Immigration and Citizenship

OP-ED: Those who deny birthright citizenship get the Constitution wrong

Since its ratification 150 years ago, the 14th Amendment to the Constitution has guaranteed that “all persons born or naturalized in the United States, and subject to the jurisdiction thereof, are citizens of the United States and of the State wherein they reside.” With the ratification of this amendment — after hundreds of years of chattel slavery followed by a bloody Civil War that cost hundreds of thousands of lives — America’s Second Founders decided to bend the arc of our Constitution toward progress.

The 14th Amendment is perhaps the greatest provision of our Constitution, in part because of its profound guarantee of citizenship to all who are born on American soil. After the Civil War, when members of the Reconstruction Congress assembled to draft the amendment’s birthright citizenship clause, they were writing against a backdrop of prejudice not only against African Americans but also immigrant communities including the Chinese and Roma. Much of the hostility against these immigrants was based on the same resentment toward immigrants in the United States today: that they would take away good jobs from people already here (while exhibiting a willingness to allow them to take jobs perceived as undesirable); that waves of immigrants were “invading,” or, in the words of President Trump, “infesting” the country; and that they were arriving with different cultures and languages.

Those who attack birthright citizenship, as did former Trump official Michael Anton in a recent Post op-ed, often go out of their way not only to misrepresent the plain meaning of the words of the 14th Amendment and those who drafted and ratified it, but also to ignore the racist and bloody history that required it in the first place. Sen. Lyman Trumbull, for example, a leading advocate in Congress for the citizenship clause, was quoted by Anton as somehow supporting his twisted reading of the clause.

Except it was Trumbull who answered the racists of his own time who worried about “naturalizing the children of the Chinese and Gypsies born in this country.” Trumbull said the citizenship clause “undoubtedly” would do that, and that a child of such immigrants “is just as much a citizen as the child of a European.” In other remarks, Trumbull made it even clearer, saying, “Birth entitles a person to citizenship, that every freeborn person in this land, is, by virtue of being born here, a citizen of the United States.”

Those who, like Anton, deny the plain meaning of the citizenship clause and its powerful history love to focus on the phrase “subject to the jurisdiction,” as if somehow they can make the clause say the opposite of what it actually says. They have even added to Trumbull’s statements — it’s amazing what slipping in an extra “[or]” will do — in ham-handed attempts to distort their meaning (which have been criticized across the ideological spectrum).

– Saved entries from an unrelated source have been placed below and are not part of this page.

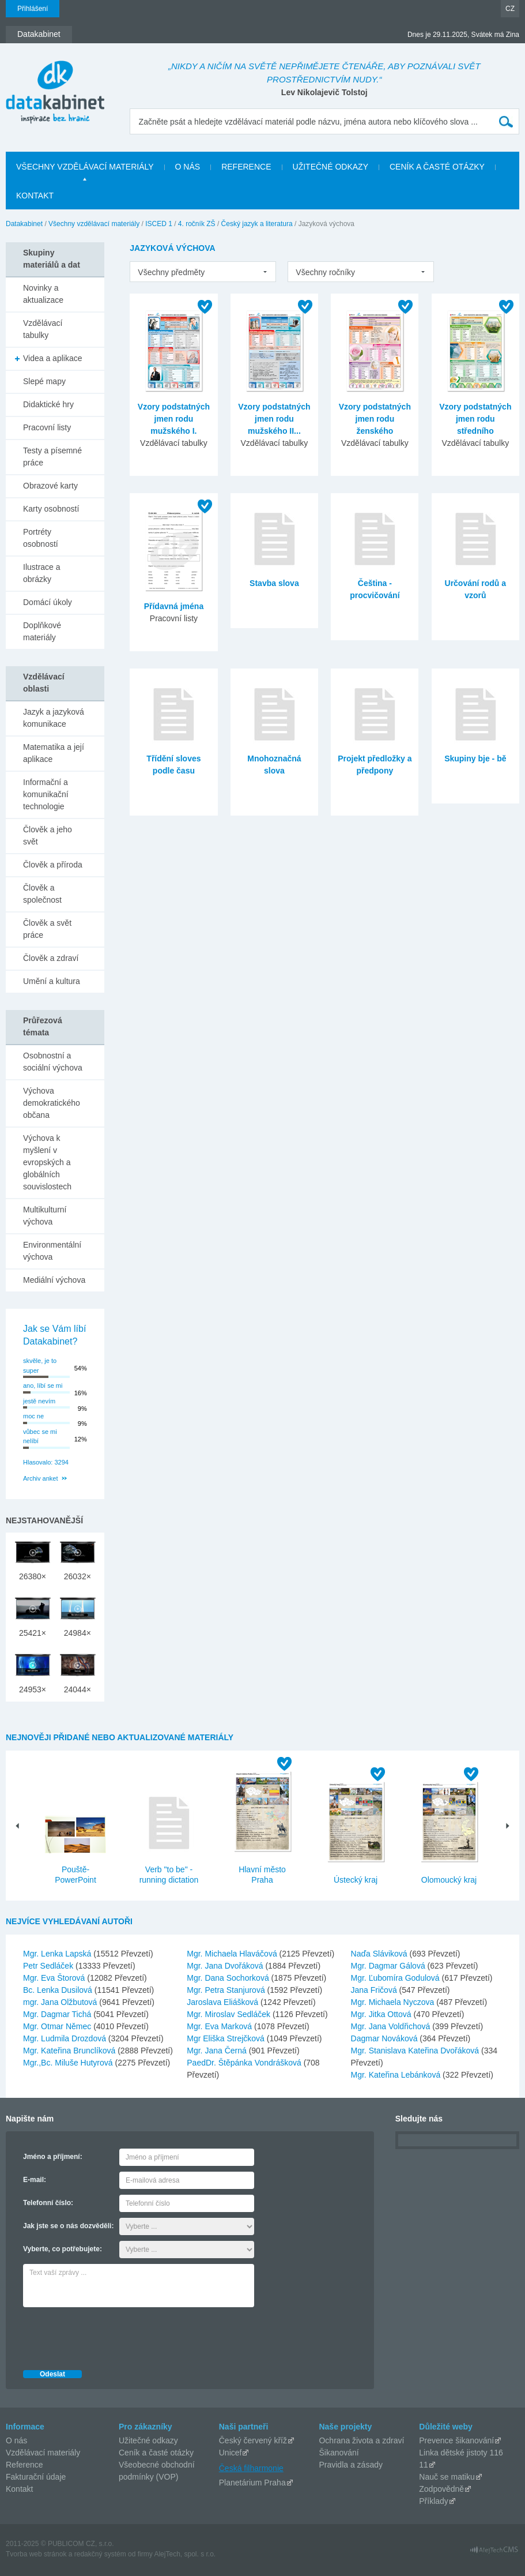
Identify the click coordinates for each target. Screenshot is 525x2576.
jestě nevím (39, 1401)
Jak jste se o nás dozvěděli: (68, 2226)
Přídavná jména (174, 606)
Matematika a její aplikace (53, 753)
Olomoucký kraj (449, 1879)
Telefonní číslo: (48, 2203)
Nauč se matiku (446, 2476)
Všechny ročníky (325, 272)
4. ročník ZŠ (197, 224)
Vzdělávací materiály (43, 2452)
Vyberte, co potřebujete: (62, 2249)
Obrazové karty (50, 485)
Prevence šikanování (456, 2440)
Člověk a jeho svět (47, 835)
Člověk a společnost (42, 893)
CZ (510, 9)
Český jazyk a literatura (257, 224)
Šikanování (338, 2452)
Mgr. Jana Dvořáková (226, 1965)
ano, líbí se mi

They’re wrong, of course. The Supreme Court has long defined “subject to the jurisdiction” to carve out from the birthright citizenship guarantee only the children of diplomats who are immune from prosecution under U.S. laws. Meanwhile, if undocumented immigrants or their children commit a crime in the United States, they can be and are punished under U.S. law. In other words, they are — obviously! — subject to the jurisdiction of the United States. If born on American soil, they are also citizens of the United States.

The American people understand all this. Birthright citizenship deniers are a small minority whose anti-immigrant zeal blinds them to the progressive promise that America’s Second Founders wrote into the Constitution so many generations ago. My organization asked voters last fall whether they favored or opposed birthright citizenship. A whopping 75 percent said they favored it, while only 20 percent did not. This result is not a surprise, because this is hardly a debate.

Virtually all the complaints from today’s birthright citizenship deniers were heard when the citizenship clause was debated 150 years ago. They lost. The Constitution won. Birthright citizenship is guaranteed to all those born on U.S. soil, regardless of the immigration status of their parents. After the ravages of chattel slavery that tore children from their parents and denied them equal citizenship, and the bloody Civil War that followed, our foremothers and forefathers decided to live out President Abraham Lincoln’s dream of “a new birth of freedom.” They enshrined the 14th Amendment into our Constitution so our future could be better than the horrors and hatreds of our past.

We haven’t arrived at that future yet. But as long as we choose to see it, there on the horizon it will be — like the promise of a “more perfect Union” itself — beckoning us forward.